Specifically, the database table data is data to be classified and stored, and the data form is a data table. In a specific embodiment, for example, employee information data stored in the form of a data table is included in an information database of an enterprise, the data table includes metadata and table data, the metadata is a data attribute, such as a name, an age, etc., the table data is specific data, and the access frequency is the number of times of accessing the data table in a preset time period, such as the number of times of searching or querying the metadata or the table data in a week. The server performance comprises the memory size, the hard disk size, the processor performance, the communication rate among servers and the like, and the embodiment of the application is not particularly limited as the server performance is determined according to the actual application scene.
And step S120, dividing the database table data into a plurality of classification tables according to the access frequency, and transmitting the classification tables to the corresponding access areas.

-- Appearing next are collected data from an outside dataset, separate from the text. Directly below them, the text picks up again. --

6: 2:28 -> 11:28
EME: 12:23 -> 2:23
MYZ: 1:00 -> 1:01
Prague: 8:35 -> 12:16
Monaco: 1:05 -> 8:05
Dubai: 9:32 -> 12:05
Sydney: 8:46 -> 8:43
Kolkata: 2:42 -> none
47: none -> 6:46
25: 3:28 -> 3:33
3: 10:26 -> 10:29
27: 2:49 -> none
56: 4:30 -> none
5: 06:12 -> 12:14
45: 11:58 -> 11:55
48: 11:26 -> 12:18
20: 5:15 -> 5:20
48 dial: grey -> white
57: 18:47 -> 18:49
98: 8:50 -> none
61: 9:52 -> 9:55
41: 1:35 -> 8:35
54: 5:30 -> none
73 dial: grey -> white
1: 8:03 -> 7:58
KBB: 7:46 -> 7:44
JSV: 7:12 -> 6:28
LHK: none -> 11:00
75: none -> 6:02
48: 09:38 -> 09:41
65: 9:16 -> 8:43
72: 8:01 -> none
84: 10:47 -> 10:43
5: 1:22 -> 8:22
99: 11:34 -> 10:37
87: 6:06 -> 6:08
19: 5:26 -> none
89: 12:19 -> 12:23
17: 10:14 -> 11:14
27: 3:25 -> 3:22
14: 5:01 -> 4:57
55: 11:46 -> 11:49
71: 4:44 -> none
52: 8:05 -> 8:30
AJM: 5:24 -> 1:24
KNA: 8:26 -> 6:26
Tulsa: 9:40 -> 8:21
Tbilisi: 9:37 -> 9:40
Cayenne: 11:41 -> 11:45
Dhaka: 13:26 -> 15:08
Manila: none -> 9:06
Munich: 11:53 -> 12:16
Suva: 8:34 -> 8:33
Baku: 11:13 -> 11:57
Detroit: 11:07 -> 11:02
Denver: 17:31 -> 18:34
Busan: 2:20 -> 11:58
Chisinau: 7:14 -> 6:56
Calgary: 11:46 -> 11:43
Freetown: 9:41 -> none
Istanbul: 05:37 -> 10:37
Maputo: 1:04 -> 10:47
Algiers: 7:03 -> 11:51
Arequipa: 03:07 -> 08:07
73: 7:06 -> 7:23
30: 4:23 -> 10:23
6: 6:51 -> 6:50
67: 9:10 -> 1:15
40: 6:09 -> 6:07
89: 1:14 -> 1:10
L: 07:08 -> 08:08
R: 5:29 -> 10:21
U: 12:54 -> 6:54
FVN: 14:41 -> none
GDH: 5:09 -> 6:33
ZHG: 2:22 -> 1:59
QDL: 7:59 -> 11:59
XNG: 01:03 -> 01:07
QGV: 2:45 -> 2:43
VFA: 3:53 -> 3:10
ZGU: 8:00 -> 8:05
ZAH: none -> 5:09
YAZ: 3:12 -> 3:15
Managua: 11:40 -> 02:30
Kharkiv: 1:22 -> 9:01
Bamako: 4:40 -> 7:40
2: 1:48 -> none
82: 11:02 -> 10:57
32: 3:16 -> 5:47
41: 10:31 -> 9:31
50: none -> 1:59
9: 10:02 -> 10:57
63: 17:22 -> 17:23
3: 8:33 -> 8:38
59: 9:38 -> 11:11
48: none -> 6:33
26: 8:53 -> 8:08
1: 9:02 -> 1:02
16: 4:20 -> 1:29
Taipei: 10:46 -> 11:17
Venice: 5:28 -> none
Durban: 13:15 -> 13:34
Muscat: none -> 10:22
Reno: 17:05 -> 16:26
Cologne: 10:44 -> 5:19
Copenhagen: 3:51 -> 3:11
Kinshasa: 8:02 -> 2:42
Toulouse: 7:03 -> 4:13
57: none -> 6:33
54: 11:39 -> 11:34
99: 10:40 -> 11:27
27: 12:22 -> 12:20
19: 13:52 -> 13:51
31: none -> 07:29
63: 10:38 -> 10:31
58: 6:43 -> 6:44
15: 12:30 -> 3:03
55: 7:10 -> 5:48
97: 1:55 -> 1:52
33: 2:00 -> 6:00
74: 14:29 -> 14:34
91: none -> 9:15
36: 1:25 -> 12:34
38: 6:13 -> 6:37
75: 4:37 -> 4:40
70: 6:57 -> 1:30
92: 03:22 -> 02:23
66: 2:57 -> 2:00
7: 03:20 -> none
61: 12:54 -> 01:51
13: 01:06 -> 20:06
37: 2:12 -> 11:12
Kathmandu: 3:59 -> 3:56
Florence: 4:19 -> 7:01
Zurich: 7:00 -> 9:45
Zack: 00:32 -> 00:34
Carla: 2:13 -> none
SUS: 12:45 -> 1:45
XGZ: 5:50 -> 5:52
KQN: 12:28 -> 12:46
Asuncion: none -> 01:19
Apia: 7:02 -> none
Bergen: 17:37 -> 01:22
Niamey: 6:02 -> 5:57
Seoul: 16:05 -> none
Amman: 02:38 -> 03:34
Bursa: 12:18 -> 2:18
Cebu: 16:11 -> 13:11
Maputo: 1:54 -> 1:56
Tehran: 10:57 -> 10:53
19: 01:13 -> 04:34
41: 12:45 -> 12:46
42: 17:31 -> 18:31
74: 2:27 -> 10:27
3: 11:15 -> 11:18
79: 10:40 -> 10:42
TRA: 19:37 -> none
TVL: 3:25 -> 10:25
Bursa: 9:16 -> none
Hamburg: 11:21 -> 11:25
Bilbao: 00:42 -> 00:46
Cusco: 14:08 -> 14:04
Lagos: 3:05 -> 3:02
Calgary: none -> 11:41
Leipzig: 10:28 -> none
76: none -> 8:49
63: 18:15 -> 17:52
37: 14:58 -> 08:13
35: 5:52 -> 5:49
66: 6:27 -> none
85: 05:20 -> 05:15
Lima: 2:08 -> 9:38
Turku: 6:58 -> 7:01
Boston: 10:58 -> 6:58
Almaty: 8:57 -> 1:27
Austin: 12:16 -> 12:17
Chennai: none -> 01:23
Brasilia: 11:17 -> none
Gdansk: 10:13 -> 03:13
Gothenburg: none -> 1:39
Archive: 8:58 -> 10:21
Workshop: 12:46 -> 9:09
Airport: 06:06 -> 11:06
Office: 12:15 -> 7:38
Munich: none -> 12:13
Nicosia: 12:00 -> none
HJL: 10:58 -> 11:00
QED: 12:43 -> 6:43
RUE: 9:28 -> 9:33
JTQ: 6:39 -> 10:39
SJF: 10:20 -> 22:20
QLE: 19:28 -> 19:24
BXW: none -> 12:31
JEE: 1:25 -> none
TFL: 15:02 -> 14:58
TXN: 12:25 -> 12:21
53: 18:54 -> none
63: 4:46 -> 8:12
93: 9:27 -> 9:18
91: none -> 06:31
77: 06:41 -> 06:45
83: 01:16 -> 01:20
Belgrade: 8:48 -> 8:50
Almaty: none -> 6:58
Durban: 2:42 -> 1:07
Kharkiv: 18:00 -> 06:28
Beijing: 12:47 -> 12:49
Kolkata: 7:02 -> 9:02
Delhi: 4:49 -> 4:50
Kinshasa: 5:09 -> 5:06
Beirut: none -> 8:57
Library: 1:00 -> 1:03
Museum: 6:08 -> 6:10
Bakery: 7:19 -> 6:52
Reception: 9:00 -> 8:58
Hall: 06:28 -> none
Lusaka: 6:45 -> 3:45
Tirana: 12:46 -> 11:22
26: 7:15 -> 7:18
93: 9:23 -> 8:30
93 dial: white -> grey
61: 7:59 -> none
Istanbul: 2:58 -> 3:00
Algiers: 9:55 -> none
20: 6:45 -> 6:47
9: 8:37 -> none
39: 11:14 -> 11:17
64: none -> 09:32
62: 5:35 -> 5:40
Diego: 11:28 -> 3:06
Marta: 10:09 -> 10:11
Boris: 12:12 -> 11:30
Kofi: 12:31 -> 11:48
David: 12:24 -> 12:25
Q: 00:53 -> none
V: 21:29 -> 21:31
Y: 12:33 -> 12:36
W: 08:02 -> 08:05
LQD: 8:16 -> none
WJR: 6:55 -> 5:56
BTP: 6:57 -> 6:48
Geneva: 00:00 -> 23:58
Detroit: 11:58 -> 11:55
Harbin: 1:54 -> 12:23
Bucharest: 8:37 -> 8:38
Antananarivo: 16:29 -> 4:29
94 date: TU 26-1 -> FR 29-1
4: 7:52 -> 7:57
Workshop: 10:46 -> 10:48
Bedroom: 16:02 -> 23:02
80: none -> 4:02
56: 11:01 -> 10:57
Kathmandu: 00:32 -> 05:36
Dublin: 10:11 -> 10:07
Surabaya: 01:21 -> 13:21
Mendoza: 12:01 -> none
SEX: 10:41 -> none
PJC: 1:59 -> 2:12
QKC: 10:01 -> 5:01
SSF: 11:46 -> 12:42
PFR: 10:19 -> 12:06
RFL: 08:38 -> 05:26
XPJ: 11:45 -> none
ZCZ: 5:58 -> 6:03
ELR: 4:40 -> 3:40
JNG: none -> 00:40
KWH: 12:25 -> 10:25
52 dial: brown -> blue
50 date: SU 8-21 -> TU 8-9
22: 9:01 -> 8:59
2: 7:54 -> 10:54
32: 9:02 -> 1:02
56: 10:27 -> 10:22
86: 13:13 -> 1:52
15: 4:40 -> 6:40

Specifically, database table data are divided according to the recorded access frequency and a preset level range, so that a plurality of different classification tables are obtained, and the access frequency of data in the same classification table is the same level. In a specific embodiment, the level ranges can be divided at equal intervals, for example, the access frequency is a first level within 0-5 times per day, the access frequency is a second level within 6-10 times per day, so as to obtain a complete level range, and the database tables are divided according to the obtained level ranges and the access frequency of the database tables, so that a plurality of classification tables are obtained; the access frequency range can also be set, and the data falling in the set frequency range can be divided into a class of classification tables, for example, the data with the access frequency within 0-50 times per week is divided into a low-frequency classification table, the data with the access frequency within 51-100 times per week is divided into a medium-frequency classification table, and the data with the access frequency above 100 times per week is divided into a high-frequency classification table. After the divided multiple classification tables are obtained, the classification tables are sent to the corresponding access areas to wait for subsequent storage operation, for example, the divided multiple classification tables are divided into a high-frequency classification table, an intermediate-frequency classification table and a low-frequency classification table, the access areas are also divided into a high-frequency access area, an intermediate-frequency access area and a low-frequency access area, the high-frequency classification table is sent to the high-frequency access area in a wired transmission or wireless transmission mode, the intermediate-frequency classification table is sent to the intermediate-frequency access area in a wired transmission or wireless transmission mode, and the low-frequency classification table is sent to the low-frequency access area in a wired transmission or wireless transmission mode.
And step 130, determining a server storage path of database table data in each access area according to the access frequency and the server performance data, and storing the database table data according to the storage path.
Specifically, the data access frequency and the server performance are comprehensively considered to determine the data storage path, the data access frequency reflects the data demand degree of the user, and the higher the data access frequency is, the larger the user demand is, so that the server with good performance is required to store and read so as to ensure the use experience of the user; in a specific embodiment, the performance of the current server is determined according to the server performance data, if the processor frequency of the current server is 4GHz, the memory size is 16GB, and the disk size is 500GB, then the performance of the current server can be determined to be excellent; the classification table grade of the current data is determined according to the access frequency of the database table data, the access frequency of the database table data is 180 times per week, and the access frequency is more than 100 times per week, so that the data belongs to a high frequency and is classified into a high frequency classification table, and the high frequency classification table data is stored through a server with excellent performance.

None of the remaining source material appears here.